## EXERCISE BRIEF:
Begin at the line containing "info@ghalliance.org (435, 1459)" in the records below, end at the line containing "看不清 (284, 572)", and retype each line in that span exactly. No other line and no image should appear.

## STUDY MATERIAL:

----

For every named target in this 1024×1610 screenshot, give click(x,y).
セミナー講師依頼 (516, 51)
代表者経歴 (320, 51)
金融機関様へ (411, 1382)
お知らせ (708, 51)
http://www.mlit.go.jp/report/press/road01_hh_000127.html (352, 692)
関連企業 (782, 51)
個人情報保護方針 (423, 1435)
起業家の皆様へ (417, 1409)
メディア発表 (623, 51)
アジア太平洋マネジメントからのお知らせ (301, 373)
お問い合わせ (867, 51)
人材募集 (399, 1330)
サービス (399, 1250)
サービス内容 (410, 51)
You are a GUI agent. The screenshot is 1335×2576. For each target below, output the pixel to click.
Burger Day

----

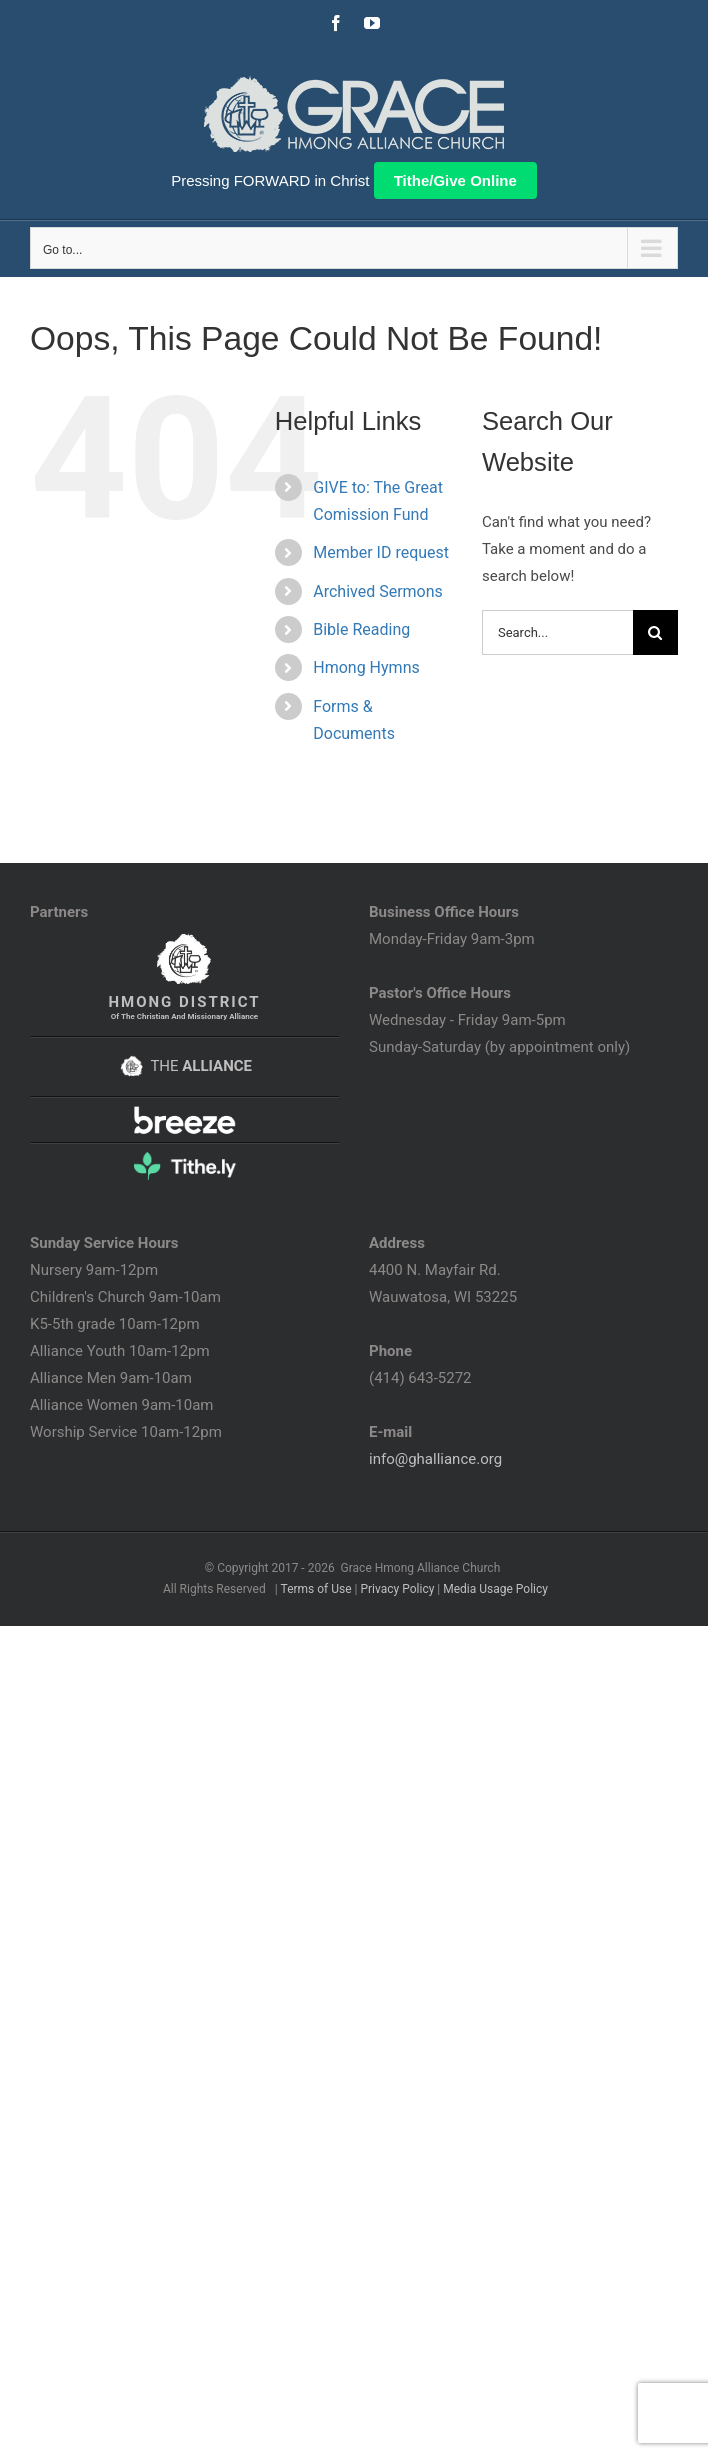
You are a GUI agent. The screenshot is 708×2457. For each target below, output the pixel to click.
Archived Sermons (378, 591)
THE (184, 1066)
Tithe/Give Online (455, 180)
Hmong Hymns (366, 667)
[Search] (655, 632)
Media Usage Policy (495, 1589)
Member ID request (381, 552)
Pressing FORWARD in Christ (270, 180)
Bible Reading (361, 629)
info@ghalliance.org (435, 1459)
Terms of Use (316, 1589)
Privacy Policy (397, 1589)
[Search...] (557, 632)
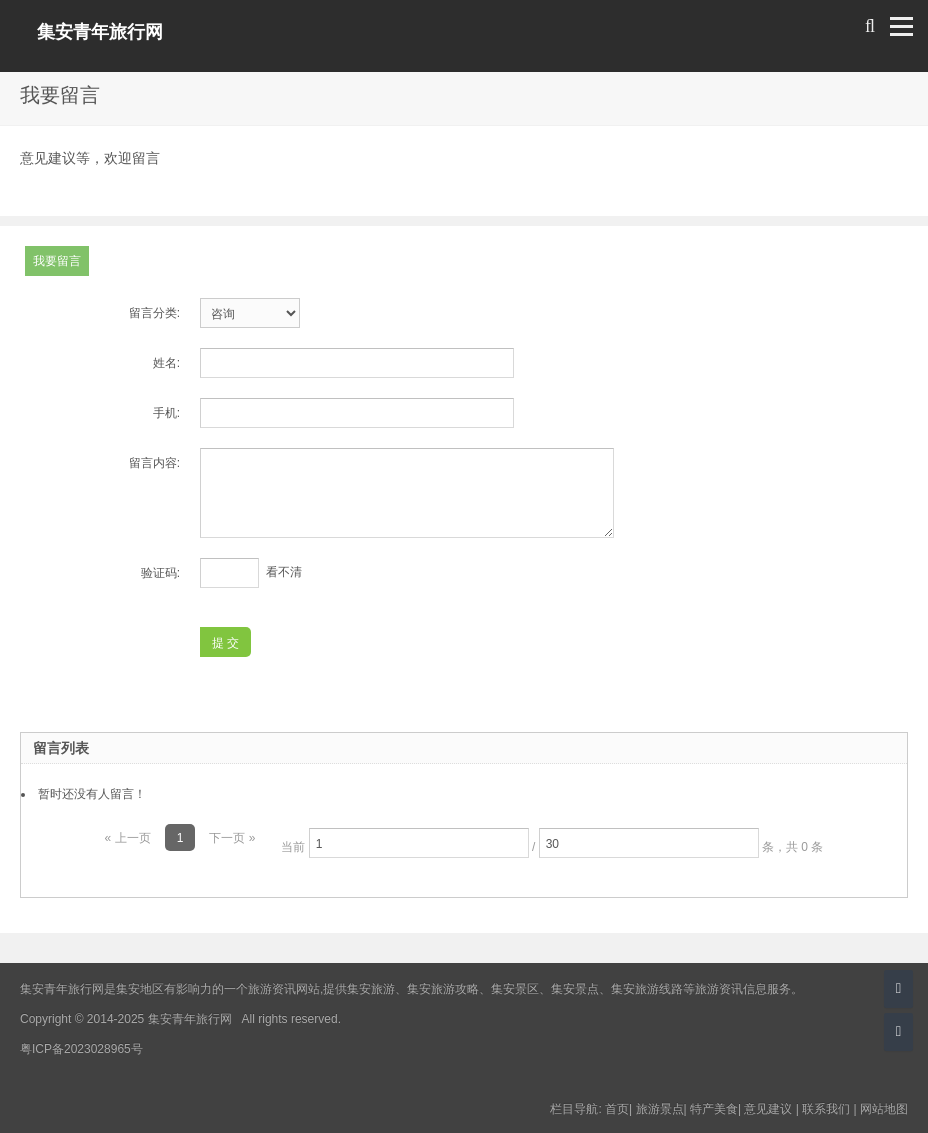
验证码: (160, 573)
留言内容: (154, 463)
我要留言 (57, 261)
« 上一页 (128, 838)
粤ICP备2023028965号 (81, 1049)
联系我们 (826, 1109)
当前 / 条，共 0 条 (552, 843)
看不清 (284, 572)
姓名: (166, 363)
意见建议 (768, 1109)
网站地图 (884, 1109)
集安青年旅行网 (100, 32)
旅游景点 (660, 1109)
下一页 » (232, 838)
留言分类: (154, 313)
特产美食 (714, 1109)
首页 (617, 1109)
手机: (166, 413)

----

## RESPONSE BOX:
info@ghalliance.org (435, 1459)
Terms of Use (316, 1589)
Privacy Policy (397, 1589)
[Search...] (557, 632)
验证码: (160, 573)
留言内容: (154, 463)
我要留言 (57, 261)
« 上一页 (128, 838)
粤ICP备2023028965号 (81, 1049)
联系我们 (826, 1109)
当前 / 条，共 0 条 (552, 843)
看不清 (284, 572)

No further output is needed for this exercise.